I shrug. Yes, it seems possible Scott started the buzz about himself and the Hartdale. But I’m having a Junior Moment of feeling guilty about Scott. I’ve been on his case, nagging him about everything for a whole day now. I’ve told myself the reason is my bad history with the Habitat boyfriend, but a likelier reason is Rob. Or Rob and Cherie. I get another throb of righteous fury when I think of them. Rob. Cherie. How can he?
Rita squashes out her cigarette.
The room now stinks as bad as our apartment in Santa Cruz used to. Rob’s and my apartment.
“Rita,” I say, “what made you so sure about my dad? That he was trying to kill Mr. Broussard?”
Rita frowns. She reaches for another cigarette, and then seems to think better of it. She pushes the top of the package down, firmly stows it in her pocket. “You ever been seriously depressed?”
I think about this. Of course I’ve been depressed, but not the way she means. Not the completely gone depression that sends you to the hospital. “No.”

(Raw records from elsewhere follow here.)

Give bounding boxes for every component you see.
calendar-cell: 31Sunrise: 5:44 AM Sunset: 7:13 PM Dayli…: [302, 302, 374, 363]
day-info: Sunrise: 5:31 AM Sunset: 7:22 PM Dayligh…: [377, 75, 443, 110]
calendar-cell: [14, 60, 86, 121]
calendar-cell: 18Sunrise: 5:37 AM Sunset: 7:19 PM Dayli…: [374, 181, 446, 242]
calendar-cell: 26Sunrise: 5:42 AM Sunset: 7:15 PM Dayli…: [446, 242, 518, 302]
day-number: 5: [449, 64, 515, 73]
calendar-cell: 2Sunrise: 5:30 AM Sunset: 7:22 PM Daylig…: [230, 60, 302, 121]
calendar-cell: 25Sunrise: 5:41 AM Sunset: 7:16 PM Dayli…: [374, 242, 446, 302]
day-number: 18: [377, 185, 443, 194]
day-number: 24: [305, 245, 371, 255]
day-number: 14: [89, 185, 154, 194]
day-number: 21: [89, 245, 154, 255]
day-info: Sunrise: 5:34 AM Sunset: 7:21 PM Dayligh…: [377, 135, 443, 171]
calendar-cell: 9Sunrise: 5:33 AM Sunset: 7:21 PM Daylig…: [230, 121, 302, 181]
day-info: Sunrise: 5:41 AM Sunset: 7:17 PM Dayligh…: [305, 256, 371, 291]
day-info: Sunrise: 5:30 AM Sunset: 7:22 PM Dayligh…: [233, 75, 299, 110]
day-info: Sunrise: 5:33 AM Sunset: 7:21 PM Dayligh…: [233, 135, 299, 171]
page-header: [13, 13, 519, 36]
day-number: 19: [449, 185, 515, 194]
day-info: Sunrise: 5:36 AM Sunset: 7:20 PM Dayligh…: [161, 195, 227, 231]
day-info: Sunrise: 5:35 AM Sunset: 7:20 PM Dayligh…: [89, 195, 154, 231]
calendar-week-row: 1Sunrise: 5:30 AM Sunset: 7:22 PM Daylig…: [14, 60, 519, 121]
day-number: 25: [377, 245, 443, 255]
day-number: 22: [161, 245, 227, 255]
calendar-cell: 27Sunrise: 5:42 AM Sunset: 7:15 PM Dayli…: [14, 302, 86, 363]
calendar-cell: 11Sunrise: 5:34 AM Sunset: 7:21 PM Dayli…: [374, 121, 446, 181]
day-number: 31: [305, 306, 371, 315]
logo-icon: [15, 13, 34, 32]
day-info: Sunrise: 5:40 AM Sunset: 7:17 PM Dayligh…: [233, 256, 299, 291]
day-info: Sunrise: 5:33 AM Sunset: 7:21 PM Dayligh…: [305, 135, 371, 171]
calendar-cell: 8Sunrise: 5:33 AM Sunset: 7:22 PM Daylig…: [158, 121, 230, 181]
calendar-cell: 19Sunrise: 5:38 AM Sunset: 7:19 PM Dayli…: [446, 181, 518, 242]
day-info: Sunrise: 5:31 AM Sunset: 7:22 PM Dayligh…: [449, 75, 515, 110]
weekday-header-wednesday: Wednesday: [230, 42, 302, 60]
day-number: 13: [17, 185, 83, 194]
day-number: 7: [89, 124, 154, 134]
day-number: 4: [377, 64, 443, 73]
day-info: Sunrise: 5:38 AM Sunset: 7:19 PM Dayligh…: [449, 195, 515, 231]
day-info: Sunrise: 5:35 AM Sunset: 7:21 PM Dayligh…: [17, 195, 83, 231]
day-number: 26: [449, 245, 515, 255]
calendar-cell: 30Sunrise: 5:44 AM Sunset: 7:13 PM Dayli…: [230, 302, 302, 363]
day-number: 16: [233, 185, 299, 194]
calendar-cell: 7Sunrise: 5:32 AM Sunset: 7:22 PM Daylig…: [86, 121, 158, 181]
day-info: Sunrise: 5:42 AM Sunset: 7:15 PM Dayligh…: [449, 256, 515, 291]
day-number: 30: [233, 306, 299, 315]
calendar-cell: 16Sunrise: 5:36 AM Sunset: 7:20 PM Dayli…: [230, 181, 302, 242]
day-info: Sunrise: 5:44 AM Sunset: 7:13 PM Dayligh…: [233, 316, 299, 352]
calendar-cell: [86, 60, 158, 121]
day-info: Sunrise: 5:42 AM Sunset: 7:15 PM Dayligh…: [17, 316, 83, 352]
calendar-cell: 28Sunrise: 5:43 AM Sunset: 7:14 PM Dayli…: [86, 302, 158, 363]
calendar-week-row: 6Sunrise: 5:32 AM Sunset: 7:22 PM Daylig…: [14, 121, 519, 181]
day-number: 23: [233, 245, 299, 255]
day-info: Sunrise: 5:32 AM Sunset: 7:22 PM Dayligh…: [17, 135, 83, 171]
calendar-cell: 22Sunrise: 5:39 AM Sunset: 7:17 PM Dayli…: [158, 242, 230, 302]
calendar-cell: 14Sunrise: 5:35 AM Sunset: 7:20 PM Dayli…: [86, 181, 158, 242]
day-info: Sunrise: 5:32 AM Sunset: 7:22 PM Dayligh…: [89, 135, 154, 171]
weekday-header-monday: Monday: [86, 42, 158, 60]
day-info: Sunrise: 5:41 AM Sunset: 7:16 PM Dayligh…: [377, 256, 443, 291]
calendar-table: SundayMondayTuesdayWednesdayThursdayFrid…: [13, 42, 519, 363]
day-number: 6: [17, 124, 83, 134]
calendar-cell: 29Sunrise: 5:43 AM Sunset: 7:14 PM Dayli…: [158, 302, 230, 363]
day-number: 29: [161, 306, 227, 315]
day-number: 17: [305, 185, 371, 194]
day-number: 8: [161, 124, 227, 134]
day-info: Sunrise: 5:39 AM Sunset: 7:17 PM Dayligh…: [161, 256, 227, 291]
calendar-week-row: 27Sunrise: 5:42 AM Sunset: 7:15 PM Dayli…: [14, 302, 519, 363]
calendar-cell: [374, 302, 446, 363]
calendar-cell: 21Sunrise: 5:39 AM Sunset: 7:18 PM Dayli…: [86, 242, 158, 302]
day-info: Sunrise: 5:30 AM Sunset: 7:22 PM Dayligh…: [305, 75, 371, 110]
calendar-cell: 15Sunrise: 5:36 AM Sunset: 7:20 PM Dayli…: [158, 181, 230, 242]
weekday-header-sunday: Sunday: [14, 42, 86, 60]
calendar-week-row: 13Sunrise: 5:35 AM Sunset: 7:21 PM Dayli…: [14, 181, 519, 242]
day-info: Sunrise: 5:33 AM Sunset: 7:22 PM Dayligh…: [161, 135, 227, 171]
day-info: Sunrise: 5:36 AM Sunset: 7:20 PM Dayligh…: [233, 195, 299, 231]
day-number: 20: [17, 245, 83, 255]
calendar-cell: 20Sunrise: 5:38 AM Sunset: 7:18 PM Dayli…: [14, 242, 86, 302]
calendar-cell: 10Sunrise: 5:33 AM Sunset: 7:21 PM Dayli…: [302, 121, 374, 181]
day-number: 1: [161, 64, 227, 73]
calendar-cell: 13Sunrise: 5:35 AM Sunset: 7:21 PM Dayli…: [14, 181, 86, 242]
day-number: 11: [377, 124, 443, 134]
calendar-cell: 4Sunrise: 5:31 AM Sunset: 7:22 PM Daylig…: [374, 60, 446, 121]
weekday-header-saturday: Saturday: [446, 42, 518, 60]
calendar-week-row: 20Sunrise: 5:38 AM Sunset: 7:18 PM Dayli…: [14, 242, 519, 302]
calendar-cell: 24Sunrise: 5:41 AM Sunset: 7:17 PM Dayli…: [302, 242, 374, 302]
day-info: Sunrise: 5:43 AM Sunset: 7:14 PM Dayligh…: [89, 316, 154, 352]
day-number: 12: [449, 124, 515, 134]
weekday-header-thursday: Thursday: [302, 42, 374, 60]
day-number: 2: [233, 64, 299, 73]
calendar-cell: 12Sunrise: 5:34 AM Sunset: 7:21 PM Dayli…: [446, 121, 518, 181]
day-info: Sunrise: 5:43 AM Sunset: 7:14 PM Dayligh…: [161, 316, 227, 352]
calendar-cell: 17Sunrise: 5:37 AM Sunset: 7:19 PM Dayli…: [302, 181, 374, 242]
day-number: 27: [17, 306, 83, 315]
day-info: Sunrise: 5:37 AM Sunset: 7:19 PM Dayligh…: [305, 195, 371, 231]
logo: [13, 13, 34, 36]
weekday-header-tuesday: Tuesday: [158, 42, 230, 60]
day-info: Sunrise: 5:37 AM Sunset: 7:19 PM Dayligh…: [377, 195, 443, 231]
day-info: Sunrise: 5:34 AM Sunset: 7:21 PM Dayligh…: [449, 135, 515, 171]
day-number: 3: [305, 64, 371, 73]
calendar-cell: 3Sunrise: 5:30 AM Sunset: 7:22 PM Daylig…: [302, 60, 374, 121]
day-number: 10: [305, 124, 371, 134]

“Well, it louses up everything—the way you sit, how you stand, breathe, think—everything. What you hear, how you hear it, what you see. And especially what you read. It all seems terrible. So maybe most of it is, anyway, terrible. But if you’re depressed, it’s extra, super, drag-down awful. Take just one phrase.
Walk, don’t walk
. That thing they flash at intersections. The epitome of neutral, you’d say. But if you’re depressed? Whammo. Not neutral. Seems like a command from outer space. Negative. Controlling. Sinister. Threatening. Got it?”
“Yes.”
“So I was like that. Everything’s awful; everything’s a threat; along comes this little poem on the Internet:
Day is death / Day is destruction
—got it?”
“Well, I guess.”
“It was presented like a couple of lines from that series of Middle Kingdom prediction poems—you know the ones, the
Prophecies
,
Complaints
, and
Admonitions
, about how awful everything is going to be . . .”
I don’t tell Rita I’m flattered by her assumption that I know the poems. I’ll take her word on them.
“For me,” she goes on, “that
Day
in the poem was your dad, Edward Day. He had just come here to the museum and I’d seen him. And I used to love him a lot, back when. We used to joke—me and the other people on the dig—about his name, Day, and him being so sunny and bright. Most archaeologists don’t have much personality.”
“And you thought the poem meant something about him?”
“Well, it was crazy; I was crazy. I thought it meant he wasn’t a saint anymore; he was the devil. And then, while I was thinking that, I saw your dad on the floor with Marcus.